GEM is member of the Management School Chapter of the Conférence des Grandes Ecoles and associated with Mines-Telecom, the number ONE group of Engineering and Management graduate schools in France.

Pedagogy at the Grenoble School of Management is organized by the academic research departments: Management and Technology, Marketing, 
Accounting, Law and Finance, Computer Science, Management and Behavior, Modern Languages and Foreign Cultures and Applied Learning and is delivered through a mix of face-to-face lectures, excursions, projects, and e-learning, in either English or French.

GEM also delivers courses entirely in English with : "100% English Track", "trilingual course", and :"transcontinental course" in agreement with Cambridge (UK), Beihang University (China), McGill (Canada), and Columbia University (USA).

There are many international exchanges of staff and students including a longstanding partnership with Trinity College Dublin, and Dublin Institute of Technology, Ireland (ranked in Times Higher Education's top 100 university-level institutions globally) and with other partners on five continents.

GEM collaborates each year in "Serious Games" with the MIT Sloan School of Management, us. and with MIT GSW for Startup conferences.

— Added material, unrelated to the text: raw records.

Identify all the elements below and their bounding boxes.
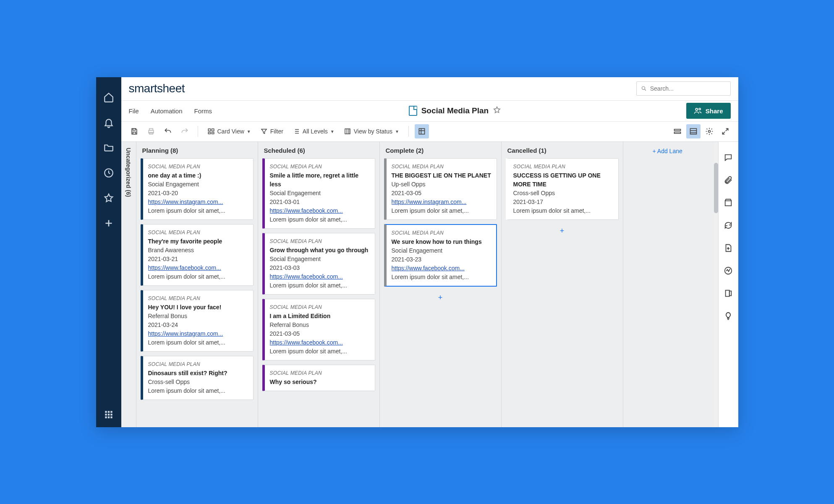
card-link[interactable]: https://www.facebook.com...: [270, 206, 370, 215]
menu-forms[interactable]: Forms: [194, 107, 212, 115]
comments-icon[interactable]: [718, 147, 738, 168]
card-description: Lorem ipsum dolor sit amet,...: [270, 215, 370, 224]
undo-icon[interactable]: [161, 124, 175, 138]
card-layout-icon[interactable]: [415, 124, 429, 138]
filter-icon: [260, 128, 268, 135]
expand-icon[interactable]: [718, 124, 732, 138]
brand-logo: smartsheet: [129, 82, 185, 95]
redo-icon[interactable]: [178, 124, 192, 138]
lane: Complete (2)SOCIAL MEDIA PLANTHE BIGGEST…: [380, 142, 502, 427]
svg-rect-28: [726, 290, 729, 296]
apps-grid-icon[interactable]: [96, 402, 121, 427]
card-plan-label: SOCIAL MEDIA PLAN: [148, 360, 248, 368]
right-rail: [718, 142, 738, 427]
lane-header[interactable]: Scheduled (6): [258, 142, 379, 158]
add-lane-button[interactable]: + Add Lane: [647, 142, 714, 160]
folder-icon[interactable]: [96, 135, 121, 160]
card-category: Brand Awareness: [148, 246, 248, 255]
menu-file[interactable]: File: [129, 107, 139, 115]
svg-point-10: [642, 86, 645, 89]
save-icon[interactable]: [127, 124, 141, 138]
card-category: Referral Bonus: [270, 321, 370, 329]
activity-icon[interactable]: [718, 260, 738, 281]
card-date: 2021-03-23: [392, 255, 491, 264]
card[interactable]: SOCIAL MEDIA PLANWe sure know how to run…: [384, 224, 497, 287]
caret-down-icon: ▼: [330, 129, 335, 134]
card[interactable]: SOCIAL MEDIA PLANSmile a little more, re…: [262, 158, 375, 229]
card-link[interactable]: https://www.facebook.com...: [270, 338, 370, 347]
card[interactable]: SOCIAL MEDIA PLANone day at a time :)Soc…: [141, 158, 254, 220]
attachments-icon[interactable]: [718, 170, 738, 191]
lane-header[interactable]: Planning (8): [136, 142, 258, 158]
card[interactable]: SOCIAL MEDIA PLANGrow through what you g…: [262, 233, 375, 295]
caret-down-icon: ▼: [395, 129, 399, 134]
notifications-icon[interactable]: [96, 110, 121, 135]
add-card-button[interactable]: +: [384, 291, 497, 305]
card[interactable]: SOCIAL MEDIA PLANI am a Limited EditionR…: [262, 299, 375, 360]
scrollbar[interactable]: [714, 142, 718, 427]
compact-view-icon[interactable]: [670, 124, 685, 138]
lane-header[interactable]: Cancelled (1): [502, 142, 623, 158]
svg-rect-9: [110, 416, 112, 418]
lightbulb-icon[interactable]: [718, 306, 738, 326]
add-card-button[interactable]: +: [506, 224, 619, 238]
card-link[interactable]: https://www.facebook.com...: [270, 272, 370, 281]
svg-rect-7: [105, 416, 107, 418]
card-description: Lorem ipsum dolor sit amet,...: [270, 347, 370, 356]
levels-dropdown[interactable]: All Levels ▼: [289, 124, 338, 138]
card[interactable]: SOCIAL MEDIA PLANHey YOU! I love your fa…: [141, 290, 254, 352]
search-input[interactable]: [650, 85, 726, 92]
home-icon[interactable]: [96, 85, 121, 110]
share-button[interactable]: Share: [686, 103, 731, 119]
card[interactable]: SOCIAL MEDIA PLANDinosaurs still exist? …: [141, 356, 254, 400]
card-date: 2021-03-03: [270, 264, 370, 272]
lane-body: SOCIAL MEDIA PLANSUCCESS IS GETTING UP O…: [502, 158, 623, 427]
recents-icon[interactable]: [96, 160, 121, 185]
card[interactable]: SOCIAL MEDIA PLANSUCCESS IS GETTING UP O…: [506, 158, 619, 220]
proofs-icon[interactable]: [718, 192, 738, 213]
svg-rect-2: [107, 411, 109, 413]
refresh-icon[interactable]: [718, 215, 738, 236]
add-lane-column: + Add Lane: [647, 142, 714, 427]
svg-rect-14: [149, 128, 152, 130]
summary-icon[interactable]: [718, 283, 738, 304]
card-date: 2021-03-24: [148, 321, 248, 329]
card[interactable]: SOCIAL MEDIA PLANThey're my favorite peo…: [141, 224, 254, 286]
svg-rect-18: [208, 132, 210, 134]
view-by-dropdown[interactable]: View by Status ▼: [340, 124, 403, 138]
filter-button[interactable]: Filter: [257, 124, 287, 138]
card-description: Lorem ipsum dolor sit amet,...: [148, 338, 248, 347]
card-title: Why so serious?: [270, 378, 370, 386]
search-box[interactable]: [636, 81, 731, 96]
card-link[interactable]: https://www.facebook.com...: [392, 264, 491, 273]
card-plan-label: SOCIAL MEDIA PLAN: [270, 163, 370, 170]
lane-header[interactable]: Complete (2): [380, 142, 501, 158]
favorites-icon[interactable]: [96, 185, 121, 211]
card-date: 2021-03-17: [513, 198, 613, 206]
card[interactable]: SOCIAL MEDIA PLANWhy so serious?: [262, 365, 375, 391]
lane: Planning (8)SOCIAL MEDIA PLANone day at …: [136, 142, 258, 427]
list-icon: [293, 128, 300, 135]
print-icon[interactable]: [144, 124, 158, 138]
card[interactable]: SOCIAL MEDIA PLANTHE BIGGEST LIE ON THE …: [384, 158, 497, 220]
star-icon[interactable]: [493, 106, 501, 116]
full-view-icon[interactable]: [686, 124, 701, 138]
card-title: Grow through what you go through: [270, 246, 370, 255]
card-link[interactable]: https://www.instagram.com...: [392, 198, 492, 206]
svg-rect-16: [208, 129, 210, 131]
add-icon[interactable]: [96, 211, 121, 236]
card-link[interactable]: https://www.instagram.com...: [148, 198, 248, 206]
settings-icon[interactable]: [702, 124, 716, 138]
caret-down-icon: ▼: [247, 129, 251, 134]
card-category: Social Engagement: [270, 255, 370, 264]
card-link[interactable]: https://www.facebook.com...: [148, 264, 248, 272]
card-category: Cross-sell Opps: [148, 378, 248, 386]
svg-rect-20: [345, 129, 350, 134]
uncategorized-lane[interactable]: Uncategorized (6): [121, 142, 136, 427]
menu-automation[interactable]: Automation: [151, 107, 183, 115]
card-title: one day at a time :): [148, 171, 248, 180]
upload-file-icon[interactable]: [718, 238, 738, 259]
card-view-dropdown[interactable]: Card View ▼: [204, 124, 254, 138]
card-link[interactable]: https://www.instagram.com...: [148, 329, 248, 338]
card-plan-label: SOCIAL MEDIA PLAN: [148, 295, 248, 302]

The school is involved in the Global Compact program delivered by United Nations initiative (UN) that brings together firms, the business world and the civil society united on ten universal principles relative to human rights, working conditions and the environment.

GEM hosts the student association Altigliss which organizes the World cup Ski and Snowboard competition for students in the Alps.

Research

Grenoble Ecole de Management has over 90 research-active scholars, the school and its research are regularly ranked among top European and French business schools.

Grenoble Ecole de Management conducts research in the following themes:

 Business & Finances
 Economy, society, and organizations
 Marketing
 Technology management
 Strategy, innovation, and entrepreneurship

Besides hosting a number of academic and applied research centers  GEM is part of various important national and international research initiatives such as: MEDFORIST, GIANT (CNRS), and the European Institute of Innovation and Technology.

Student life
GEM Alumni is the association of former students (40,500+) and is represented in several countries (London, Dubai, Hong Kong, San Francisco ...) with local branches, and animates meetings (webinars, business clubs, afterworks ...).

The student association GEM Altigliss Challenge organizes (21st edition) each year the student world cup of skiing and snowboarding in Alpin mountains.

The school's location (HQ) is multicultural with 130 nationalities and with the nearest foreign cities : Geneva, Switzerland; or with Turin, Italy, and several offices in the World.

Since 2009 GEM has also hosted the annual "Grenoble Geopolitics Festival" to illustrate Geopolitic impacts and alliances on economics and financial markets.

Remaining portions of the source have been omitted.